THE TASK: Look at each line below and count those with the word "Chính"; the answer is that number only.

++++ DATA EXTRACT ++++

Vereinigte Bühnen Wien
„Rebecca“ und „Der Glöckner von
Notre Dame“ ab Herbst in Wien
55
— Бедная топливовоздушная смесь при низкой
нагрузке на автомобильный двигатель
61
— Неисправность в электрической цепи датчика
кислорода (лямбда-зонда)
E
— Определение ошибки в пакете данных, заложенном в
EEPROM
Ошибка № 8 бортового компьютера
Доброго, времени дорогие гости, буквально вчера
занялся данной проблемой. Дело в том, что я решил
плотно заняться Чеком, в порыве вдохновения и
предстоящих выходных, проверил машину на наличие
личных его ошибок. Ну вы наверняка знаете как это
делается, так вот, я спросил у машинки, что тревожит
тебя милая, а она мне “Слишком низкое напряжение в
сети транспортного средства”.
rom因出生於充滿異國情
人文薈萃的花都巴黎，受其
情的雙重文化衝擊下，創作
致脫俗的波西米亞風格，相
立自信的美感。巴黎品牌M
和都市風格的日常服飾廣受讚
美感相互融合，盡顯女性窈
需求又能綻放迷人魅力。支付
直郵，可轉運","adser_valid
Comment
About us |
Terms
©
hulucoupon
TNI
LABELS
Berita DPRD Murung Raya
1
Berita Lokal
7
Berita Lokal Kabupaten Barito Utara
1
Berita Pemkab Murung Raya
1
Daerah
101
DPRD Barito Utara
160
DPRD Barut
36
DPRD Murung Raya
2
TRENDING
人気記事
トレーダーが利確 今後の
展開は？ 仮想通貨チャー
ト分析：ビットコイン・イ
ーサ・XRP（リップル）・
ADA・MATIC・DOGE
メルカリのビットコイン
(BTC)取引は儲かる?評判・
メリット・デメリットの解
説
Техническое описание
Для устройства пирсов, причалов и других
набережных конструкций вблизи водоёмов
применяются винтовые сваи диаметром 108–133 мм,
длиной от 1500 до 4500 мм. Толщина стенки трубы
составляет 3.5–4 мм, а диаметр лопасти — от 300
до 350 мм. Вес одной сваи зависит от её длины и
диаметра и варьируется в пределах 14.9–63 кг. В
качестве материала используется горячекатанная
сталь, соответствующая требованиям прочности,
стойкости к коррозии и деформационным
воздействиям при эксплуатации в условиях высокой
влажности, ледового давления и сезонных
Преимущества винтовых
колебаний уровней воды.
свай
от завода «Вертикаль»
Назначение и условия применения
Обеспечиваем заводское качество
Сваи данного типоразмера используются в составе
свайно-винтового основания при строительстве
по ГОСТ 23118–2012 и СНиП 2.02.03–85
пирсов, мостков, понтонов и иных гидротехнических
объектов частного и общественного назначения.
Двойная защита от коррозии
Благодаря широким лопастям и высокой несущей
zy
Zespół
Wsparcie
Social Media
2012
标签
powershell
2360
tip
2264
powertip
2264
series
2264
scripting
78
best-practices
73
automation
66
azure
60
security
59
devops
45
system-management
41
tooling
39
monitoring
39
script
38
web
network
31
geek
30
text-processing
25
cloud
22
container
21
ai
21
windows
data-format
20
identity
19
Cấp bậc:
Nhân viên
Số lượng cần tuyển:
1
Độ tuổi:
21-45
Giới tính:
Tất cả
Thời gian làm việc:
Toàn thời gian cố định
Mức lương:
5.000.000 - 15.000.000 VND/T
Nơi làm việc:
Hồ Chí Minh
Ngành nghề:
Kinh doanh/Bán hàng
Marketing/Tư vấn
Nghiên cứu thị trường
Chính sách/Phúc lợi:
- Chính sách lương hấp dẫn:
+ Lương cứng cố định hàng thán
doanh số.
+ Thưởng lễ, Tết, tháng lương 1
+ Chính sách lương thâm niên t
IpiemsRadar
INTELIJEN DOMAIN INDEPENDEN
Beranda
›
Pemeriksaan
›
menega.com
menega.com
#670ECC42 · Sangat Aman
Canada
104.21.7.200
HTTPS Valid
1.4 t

++++

ANSWER FOR THE TASK: 3